Of the anthracene compounds, particular preference is given to 9,10-substituted anthracenes, such as, for example, 9,10-diphenylanthracene and 9,10-bis(phenylethynyl)anthracene. 1,4-Bis(9′-ethynylanthracenyl)benzene is also a preferred dopant. Preference is likewise given to derivatives of rubrene, coumarin, rhodamine, quinacridone, such as, for example, DMQA (═N,N′-dimethylquinacridone), dicyanomethylenepyran, such as, for example, DCM (=4-(dicyanoethylene)-6-(4-dimethylaminostyryl-2-methyl)-4H-pyran), thiopyran, polymethine, pyrylium and thiapyrylium salts, periflanthene and indenoperylene.
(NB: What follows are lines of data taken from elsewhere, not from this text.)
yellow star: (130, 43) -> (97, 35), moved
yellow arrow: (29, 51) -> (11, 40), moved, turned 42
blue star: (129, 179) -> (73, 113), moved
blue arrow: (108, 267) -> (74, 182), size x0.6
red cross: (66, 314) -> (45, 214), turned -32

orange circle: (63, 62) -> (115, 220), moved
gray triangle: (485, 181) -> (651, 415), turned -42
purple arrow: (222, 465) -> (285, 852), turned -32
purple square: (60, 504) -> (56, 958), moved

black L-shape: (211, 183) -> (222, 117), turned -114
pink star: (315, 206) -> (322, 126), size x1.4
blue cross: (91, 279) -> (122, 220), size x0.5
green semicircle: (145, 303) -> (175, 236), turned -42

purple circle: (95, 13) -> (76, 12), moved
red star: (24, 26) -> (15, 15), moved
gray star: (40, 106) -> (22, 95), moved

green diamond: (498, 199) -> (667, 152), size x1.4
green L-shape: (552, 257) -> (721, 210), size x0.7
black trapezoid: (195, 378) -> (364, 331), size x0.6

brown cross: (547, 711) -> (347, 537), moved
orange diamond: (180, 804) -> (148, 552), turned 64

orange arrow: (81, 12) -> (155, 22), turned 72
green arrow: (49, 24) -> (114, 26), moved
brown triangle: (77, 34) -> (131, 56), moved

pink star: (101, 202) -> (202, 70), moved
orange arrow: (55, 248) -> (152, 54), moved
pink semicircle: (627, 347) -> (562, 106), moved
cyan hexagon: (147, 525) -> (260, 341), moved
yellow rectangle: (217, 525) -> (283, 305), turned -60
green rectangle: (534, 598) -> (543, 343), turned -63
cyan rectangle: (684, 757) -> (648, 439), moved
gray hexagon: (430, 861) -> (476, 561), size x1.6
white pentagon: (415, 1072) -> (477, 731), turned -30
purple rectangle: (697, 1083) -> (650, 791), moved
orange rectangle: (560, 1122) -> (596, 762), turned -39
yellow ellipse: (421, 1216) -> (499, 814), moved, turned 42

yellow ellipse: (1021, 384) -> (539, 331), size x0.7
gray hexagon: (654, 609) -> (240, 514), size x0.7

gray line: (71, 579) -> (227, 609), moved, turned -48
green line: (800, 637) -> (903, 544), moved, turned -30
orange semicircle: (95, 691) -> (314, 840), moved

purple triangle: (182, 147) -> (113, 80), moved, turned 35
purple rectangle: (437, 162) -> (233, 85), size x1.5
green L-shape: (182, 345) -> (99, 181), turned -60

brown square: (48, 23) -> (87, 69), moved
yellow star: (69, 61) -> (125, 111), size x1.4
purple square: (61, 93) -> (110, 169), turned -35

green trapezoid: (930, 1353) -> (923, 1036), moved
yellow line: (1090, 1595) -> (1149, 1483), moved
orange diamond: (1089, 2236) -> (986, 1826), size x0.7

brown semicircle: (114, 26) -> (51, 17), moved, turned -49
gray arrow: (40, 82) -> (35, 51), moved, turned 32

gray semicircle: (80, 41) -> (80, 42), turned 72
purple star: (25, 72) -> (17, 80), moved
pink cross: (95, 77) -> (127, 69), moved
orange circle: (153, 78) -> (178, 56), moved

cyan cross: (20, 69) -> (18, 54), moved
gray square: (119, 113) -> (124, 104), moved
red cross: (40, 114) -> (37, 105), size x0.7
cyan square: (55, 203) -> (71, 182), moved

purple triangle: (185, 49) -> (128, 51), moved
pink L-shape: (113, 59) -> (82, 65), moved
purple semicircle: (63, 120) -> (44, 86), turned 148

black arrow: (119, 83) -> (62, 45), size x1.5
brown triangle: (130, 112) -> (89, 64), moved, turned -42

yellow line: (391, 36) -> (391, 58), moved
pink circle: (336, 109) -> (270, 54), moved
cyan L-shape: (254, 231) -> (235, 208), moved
Blue fluorescent emitters are preferably polyaromatic compounds, such as, for example, 9,10-di(2-naphthylanthracene) and other anthracene derivatives, derivatives of tetracene, xanthene, perylene, such as, for example, 2,5,8,11-tetra-t-butylperylene, phenylene, for example 4, 4′-(bis(9-ethyl-3-carbazovinylene)-1,1′-biphenyl, fluorene, fluoranthene, arylpyrenes (U.S. Ser. No. 11/097,352 filed Apr. 4, 2005), arylenevinylenes (U.S. Pat. No. 5,121,029, U.S. Pat. No. 5,130,603), bis(azinyl)imine-boron compounds (US 2007/0092753 A1), bis(azinyl)methene compounds and carbostyryl compounds.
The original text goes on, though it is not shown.